There is a persistent myth in the SQL Server world that both the DROP TABLE
and TRUNCATE TABLE
commands are non-logged.
They’re not. They’re both fully-logged, but efficiently logged.
You can easily prove this to yourself. Run the following code to set up a test database and table, and show we have 10,000 rows in our table:
CREATE DATABASE [TruncateTest];
GO
ALTER DATABASE [TruncateTest] SET RECOVERY SIMPLE;
GO
USE [TruncateTest];
GO
CREATE TABLE [TestTable] (
[c1] INT IDENTITY,
[c2] CHAR (8000) DEFAULT 'a');
GO
SET NOCOUNT ON;
GO
INSERT INTO [TestTable] DEFAULT VALUES;
GO 10000
SELECT
COUNT (*) AS N'RowCount'
FROM
[TestTable];
GO
Results:
———–
10000
And then the following code, which truncates the table in a transaction and checks the row count:
BEGIN TRAN;
GO
TRUNCATE TABLE [TestTable];
GO
SELECT
COUNT (*) AS N'RowCount'
FROM
[TestTable];
GO
Results:
———–
0
Now the table is empty. But I can roll back the transaction and put all the data back again:
ROLLBACK TRAN;
GO
SELECT
COUNT (*) AS N'RowCount'
FROM
[TestTable];
GO
Results:
———–
10000
Clearly the TRUNCATE
operation must be logged otherwise the roll back operation would not work.
So where does the misconception come from?
It comes from the behavior of DROP
and TRUNCATE
operations on large tables. They will complete almost instantaneously, and if you look in the transaction log using fn_dblog
right afterwards, you’ll only see a small number of log records generated from the operation. That small number doesn’t correlate with the size of the table being truncated or dropped, so it seems as if DROP
and TRUNCATE
operations are non-logged.
But they’re fully logged, as I demonstrated above. So where are the log records for the operations?

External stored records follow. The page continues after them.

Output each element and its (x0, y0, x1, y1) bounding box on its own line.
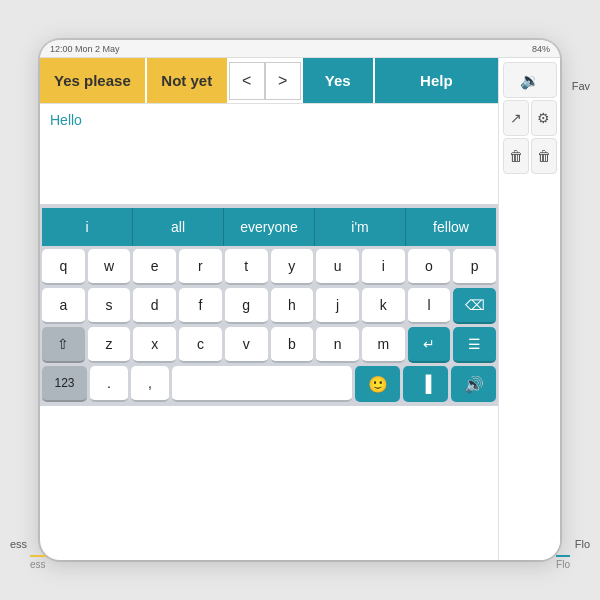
sidebar-row-2: ↗ ⚙ (503, 100, 557, 136)
key-u[interactable]: u (316, 249, 359, 285)
key-x[interactable]: x (133, 327, 176, 363)
suggestion-all[interactable]: all (133, 208, 224, 246)
yes-please-button[interactable]: Yes please (40, 58, 145, 103)
key-menu[interactable]: ☰ (453, 327, 496, 363)
trash1-icon: 🗑 (509, 148, 523, 164)
key-l[interactable]: l (408, 288, 451, 324)
prev-button[interactable]: < (229, 62, 265, 100)
outer-wrapper: Fav Flo ess 12:00 Mon 2 May 84% Yes plea… (10, 20, 590, 580)
status-time: 12:00 Mon 2 May (50, 44, 120, 54)
suggestion-im[interactable]: i'm (315, 208, 406, 246)
help-button[interactable]: Help (375, 58, 498, 103)
key-m[interactable]: m (362, 327, 405, 363)
key-return[interactable]: ↵ (408, 327, 451, 363)
main-area: Yes please Not yet < > Yes Help Hello (40, 58, 560, 560)
sidebar-expand-btn[interactable]: ↗ (503, 100, 529, 136)
not-yet-button[interactable]: Not yet (147, 58, 227, 103)
right-sidebar: 🔉 ↗ ⚙ 🗑 🗑 (498, 58, 560, 560)
key-t[interactable]: t (225, 249, 268, 285)
key-b[interactable]: b (271, 327, 314, 363)
key-w[interactable]: w (88, 249, 131, 285)
bottom-label-left: ess (30, 555, 46, 570)
key-r[interactable]: r (179, 249, 222, 285)
key-volume[interactable]: 🔊 (451, 366, 496, 402)
key-i[interactable]: i (362, 249, 405, 285)
key-f[interactable]: f (179, 288, 222, 324)
key-z[interactable]: z (88, 327, 131, 363)
key-j[interactable]: j (316, 288, 359, 324)
key-row-bottom: 123 . , 🙂 ▐ 🔊 (42, 366, 496, 402)
key-g[interactable]: g (225, 288, 268, 324)
key-row-3: ⇧ z x c v b n m ↵ ☰ (42, 327, 496, 363)
key-e[interactable]: e (133, 249, 176, 285)
suggestions-row: i all everyone i'm fellow (42, 208, 496, 246)
key-mic[interactable]: ▐ (403, 366, 448, 402)
key-comma[interactable]: , (131, 366, 169, 402)
key-h[interactable]: h (271, 288, 314, 324)
text-display: Hello (40, 104, 498, 204)
key-numbers[interactable]: 123 (42, 366, 87, 402)
sidebar-settings-btn[interactable]: ⚙ (531, 100, 557, 136)
nav-arrows: < > (229, 58, 301, 103)
key-c[interactable]: c (179, 327, 222, 363)
sidebar-trash2-btn[interactable]: 🗑 (531, 138, 557, 174)
key-n[interactable]: n (316, 327, 359, 363)
yes-button[interactable]: Yes (303, 58, 373, 103)
sidebar-row-3: 🗑 🗑 (503, 138, 557, 174)
status-bar: 12:00 Mon 2 May 84% (40, 40, 560, 58)
keyboard-area: i all everyone i'm fellow q w e r t y (40, 204, 498, 406)
display-text: Hello (50, 112, 82, 128)
key-o[interactable]: o (408, 249, 451, 285)
key-emoji[interactable]: 🙂 (355, 366, 400, 402)
key-s[interactable]: s (88, 288, 131, 324)
bottom-label-right: Flo (556, 555, 570, 570)
key-space[interactable] (172, 366, 352, 402)
next-button[interactable]: > (265, 62, 301, 100)
key-row-1: q w e r t y u i o p (42, 249, 496, 285)
key-q[interactable]: q (42, 249, 85, 285)
suggestion-i[interactable]: i (42, 208, 133, 246)
tablet-frame: 12:00 Mon 2 May 84% Yes please Not yet <… (40, 40, 560, 560)
key-k[interactable]: k (362, 288, 405, 324)
trash2-icon: 🗑 (537, 148, 551, 164)
key-p[interactable]: p (453, 249, 496, 285)
side-label-flo: Flo (575, 538, 590, 550)
volume-icon: 🔉 (520, 71, 540, 90)
key-y[interactable]: y (271, 249, 314, 285)
bottom-labels: ess Flo (10, 555, 590, 570)
suggestion-fellow[interactable]: fellow (406, 208, 496, 246)
left-content: Yes please Not yet < > Yes Help Hello (40, 58, 498, 560)
side-label-fav: Fav (572, 80, 590, 92)
key-backspace[interactable]: ⌫ (453, 288, 496, 324)
sidebar-trash1-btn[interactable]: 🗑 (503, 138, 529, 174)
key-a[interactable]: a (42, 288, 85, 324)
sidebar-volume-btn[interactable]: 🔉 (503, 62, 557, 98)
key-period[interactable]: . (90, 366, 128, 402)
key-row-2: a s d f g h j k l ⌫ (42, 288, 496, 324)
toolbar: Yes please Not yet < > Yes Help (40, 58, 498, 104)
expand-icon: ↗ (510, 110, 522, 126)
key-d[interactable]: d (133, 288, 176, 324)
suggestion-everyone[interactable]: everyone (224, 208, 315, 246)
key-shift[interactable]: ⇧ (42, 327, 85, 363)
status-battery: 84% (532, 44, 550, 54)
settings-icon: ⚙ (537, 110, 550, 126)
key-v[interactable]: v (225, 327, 268, 363)
side-label-ess: ess (10, 538, 27, 550)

The answer is that the log records will be created, just not immediately, by a mechanism called ‘deferred drop’, which was added in SQL Server 2000 SP3.
When a table is dropped or truncated, all the data file pages allocated for the table must be deallocated. The mechanism for this before SQL Server 2000 SP3 was as follows:
Begin
Acquire an eXclusive allocation lock on the extent
Probe the page lock for each page in the extent (acquire the lock in eXclusive mode, and immediately drop it, making sure no-one else has the page locked)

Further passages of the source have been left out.